Seruan Transparansi dalam Kasus Pemerkosaan dan Penculikan di Wonogiri
Mediapertiwi,id,Wonogiri-Kasus dugaan pemerkosaan, perampasan aset, penculikan, dan ancaman pembunuhan yang melibatkan seorang ayah tiri berinisial N dan pengacara JM terus menarik perhatian publik. M. Ridho, perwakilan Dewan Perwakilan Pusat Forum Reporter dan Jurnalis Republik Indonesia (FRJRI), mengecam lambannya proses hukum yang dinilai kurang transparan, sehingga merugikan korban.
Perkembangan Kasus:Pada 31 Juli 2024, ibu korban, Y, diancam dibunuh oleh JM dan kelompoknya. Semua bukti terkait ancaman ini telah diserahkan ke Reskrim Polres Wonogiri, namun hingga kini belum ada tindakan yang signifikan. Meskipun kasus ini telah dilaporkan pada 20 Agustus 2024 dengan Laporan Polisi Nomor: LP/543/VI/2024/JATENG**, penanganan dari Polres Wonogiri masih dinilai lamban, dengan SP2HP yang baru diterima setelah beberapa kali didesak.

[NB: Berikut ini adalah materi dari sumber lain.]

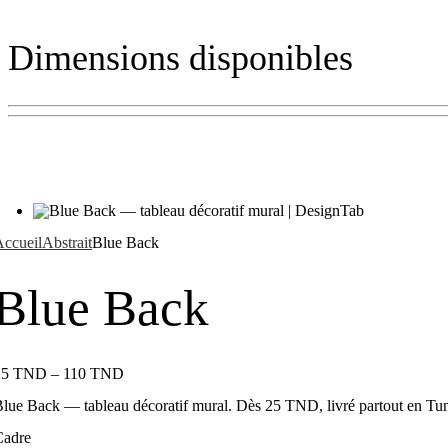
Dimensions disponibles
ccueil
Abstrait
Blue Back
Blue Back
25
TND
–
110
TND
lue Back — tableau décoratif mural. Dès 25 TND, livré partout en Tun
Cadre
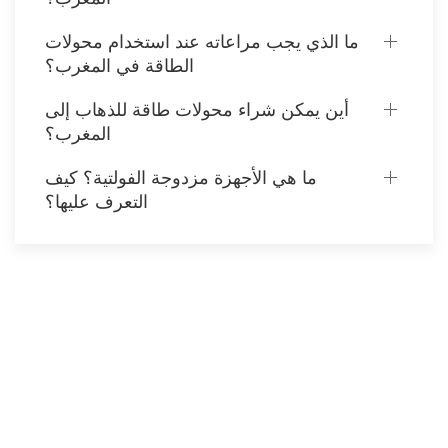
ما الذي يجب مراعاته عند استخدام محولات
الطاقة في المغرب؟
أين يمكن شراء محولات طاقة للذهاب إلى
المغرب؟
ما هي الأجهزة مزدوجة الفولتية؟ كيف
التعرف عليها؟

Pada 6 September 2024, pengacara korban, Darma S.H, mengirimkan surat resmi ke LPSK, namun hingga saat ini belum ada respons, yang memperparah kondisi psikologis korban dan menimbulkan ketidakpastian dalam penegakan hukum.

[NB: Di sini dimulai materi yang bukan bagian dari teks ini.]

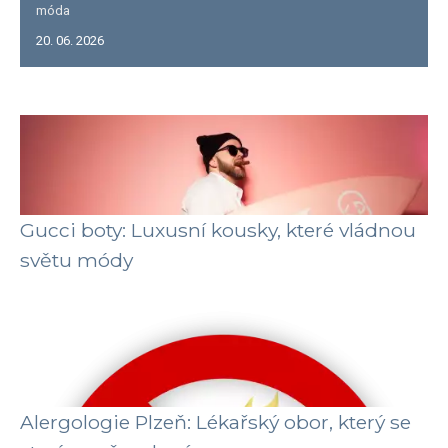
móda
20. 06. 2026
Gucci boty: Luxusní kousky, které vládnou
světu módy
Alergologie Plzeň: Lékařský obor, který se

Keterlibatan Anggota Tidak Aktif Kopassus:Kasus ini menjadi semakin rumit dengan dugaan keterlibatan anggota tidak aktif Kopassus yang memiliki Kartu Tanda Anggota (KTA). Meski bukan anggota aktif, kehadiran mereka dalam kasus ini menimbulkan pertanyaan tentang potensi penyalahgunaan wewenang dan intimidasi terhadap korban. Media seperti Tribun Jateng dan Radar Wonogiri turut menyoroti pentingnya penyelidikan lebih lanjut atas keterlibatan pihak-pihak ini.

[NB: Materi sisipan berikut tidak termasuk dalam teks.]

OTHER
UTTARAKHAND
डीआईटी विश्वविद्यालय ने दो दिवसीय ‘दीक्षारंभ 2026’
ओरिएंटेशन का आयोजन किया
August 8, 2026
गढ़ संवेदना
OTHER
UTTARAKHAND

Ancaman Pembunuhan dan Tekanan Psikologis:Ibu korban, Y, melaporkan telah menerima ancaman pembunuhan, menambah beban psikologis berat. Sebelum kasus ini terangkat ke publik, ancaman ini menunjukkan adanya upaya intimidasi terhadap korban. M. Ridho menegaskan bahwa media seperti Suara Merdeka juga telah mengangkat ancaman tersebut, menyoroti dampak signifikan terhadap korban.
Dugaan Rekayasa Kasus:Tatak, pihak pendukung terlapor, menyebut bahwa anak-anak korban bukan anak kandung dari pasangan Y dan Slamet Maryadi, yang menikah pada 2017. Pernyataan ini dinilai sebagai upaya rekayasa untuk mengalihkan perhatian dari substansi dugaan kejahatan.
M. Ridho meminta uji DNA untuk mengonfirmasi kebenaran klaim ini, seperti diberitakan oleh Radar Wonogiri yang turut menyoroti adanya potensi manipulasi fakta dalam kasus ini.
Pasal-Pasal yang Dilanggar:Berbagai pelanggaran hukum yang diduga terjadi dalam kasus ini meliputi:
-Pasal 81 dan 82 UU No. 35 Tahun 2014 tentang pemerkosaan anak di bawah umur, dengan ancaman hukuman hingga 15 tahun penjara.
- Pasal 368 KUHP tentang perampasan aset, dengan ancaman hukuman 9 tahun penjara.
- Pasal 328 KUHP tentang penculikan anak, dengan ancaman hukuman hingga 12 tahun penjara.
- Pasal 335 KUHP tentang ancaman pembunuhan, dengan ancaman hukuman hingga 4 tahun penjara.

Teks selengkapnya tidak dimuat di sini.